Tracking the state's needs and performance in emergency service has been difficult because of the lack of sufficient data, but Michael Poynter, executive director of KBEMS, said that all could change. For the past four of his six years in the position, Poynter has been helping to get a pilot project off the ground that can study emergency medicine throughout the state. That project yielded its first round of data last year.

In his opinion, some trends have already jumped out from last year's data.

"I think with any profession, you look at the financial stability of it," Poynter said. "Some counties are only running two paramedics on a truck, but they can't hire anyone. What it really boils down to is probably salary. I think people are making decisions on where else to go."

Thanks to an attrition survey performed by the KBEMS board in 2017, some of the opinions EMS providers have about their job are finally quantified. The survey asked participants to answer some questions about their beliefs about their jobs and explain why they have or might let their credentials expire.

Retirement accounted for 28 percent of the responses for why people leave the industry, followed by 26 percent saying it wasn't their choice to leave. Fourteen percent said low salary or poor benefits was the reason they left, and another 14 percent said they left simply because they had to relocate their family. Only 1 percent said they left because they simply didn't enjoy the job.
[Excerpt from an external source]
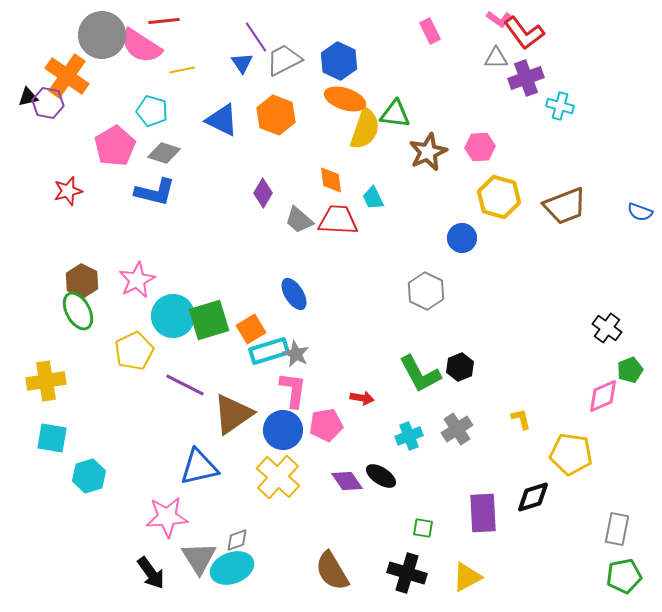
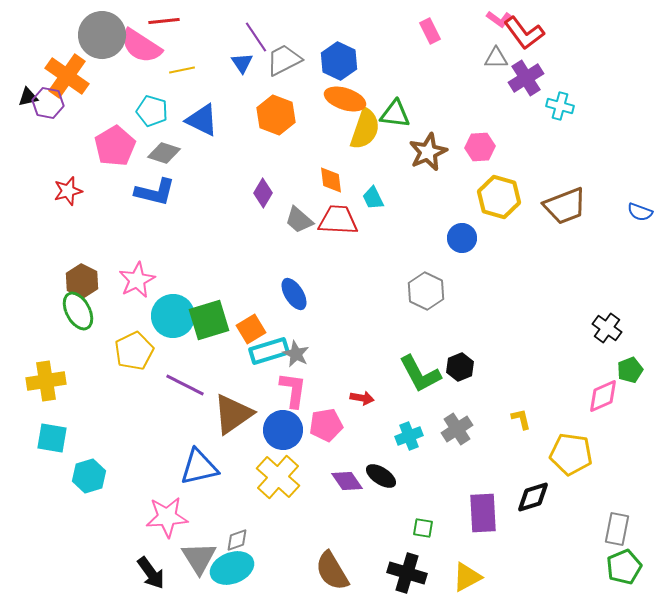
purple cross at (526, 78): rotated 12 degrees counterclockwise
blue triangle at (222, 120): moved 20 px left
green pentagon at (624, 576): moved 9 px up; rotated 12 degrees counterclockwise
While the majority of the participants didn't give negative reasons for leaving the job, EMS providers currently working had some strong opinions about the personal challenges of their industry. In the survey, 89 percent of EMS professionals that responded said they either agree or strongly agree EMS service is a stressful career. When asked about pay and career advancement, 72 percent said they strongly agreed EMS providers needed more pay, but only 19 percent either agreed or strongly agreed there was advancement opportunities in EMS services.

The report didn't breakdown the gender demographics of the state's EMS providers, but 71.6 percent of the 113 participants were male. The majority were EMTs at 76.1 percent, and 19.5 percent were paramedics.

Along with the pilot project, Poynter said KBEMS has been working on exploring solutions that made ease the job of Kentucky's emergency medical providers. He said the board has worked to expand EMT education opportunities into places like high schools, but future EMTs aren't the only ones who need education. He pointed to a community EMT program in Lexington as a possible solution to decreasing the number of calls emergency services face.

"The community paramedic program comes into play so you fill a gap for people that call EMS just for a ride somewhere," Poynter said. "We also need to educate politicians and decision makers on what we do."